At Skjodt-Barrett Foods, workers piece together retail-ready spouted and non-spouted flexible food pouches.
The company's president and CEO, Dan Skjodt said he wanted to help people there after a family friend told him about the destruction he saw on a visit there after the hurricanes had ripped through the area.
"A friend's wife is a Puerto Rico native," said Skjodt. "They are still working under horrific conditions, no water, no communication. Food is a challenge.”
The work started Friday at 3 a.m. Employees volunteered to work four hours, some before and others after their regular shift. There's roughly 20 workers for each of the six shifts over the day. The 120 volunteers in Lebanon will make 150,000 pouches. The company owns another plant around Toronto, Ontario, which will produce another 150,000 pouches.

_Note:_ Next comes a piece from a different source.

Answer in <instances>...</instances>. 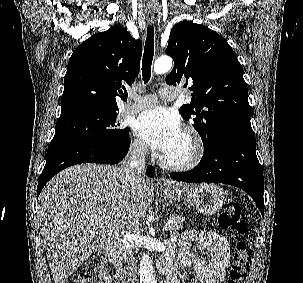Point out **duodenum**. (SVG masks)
<instances>
[{"label":"duodenum","instance_id":"duodenum-1","mask_svg":"<svg viewBox=\"0 0 303 283\" xmlns=\"http://www.w3.org/2000/svg\"><path fill=\"white\" fill-rule=\"evenodd\" d=\"M117 257V251L114 248H109L106 252V258L109 261H114ZM170 262L167 259H162L157 264L158 271L166 276L165 283H175V280L172 277L171 271H170ZM119 283H128V279L124 274H121L119 277Z\"/></svg>","mask_w":303,"mask_h":283}]
</instances>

“There are 175,000 children under the age of four and half of them living in poverty so there is still a huge need for support at this point," said Skjodt.
The pouches should be a good fit, as the product is targeted for children.
“It’s a blend of fruits, vegetables, and oats," said Skjodt. The company is putting together a pouch made by Plum Organics. “It's for any children over six months to right up to seniors. It’s a nutritional snack for any age group really, but we are hoping to focus in on the toddlers that really need it for their development.”
The company was able to make the contribution thanks to some donations. It's also getting help from the Lebanon Rotary Club, which has partnered with 21 different rotary groups in Puerto Rico to help distribute the product once it arrives.
Skjodt said the product has to be inspected for ten days before it can ship out. He expected it to arrive right around Thanksgiving Day.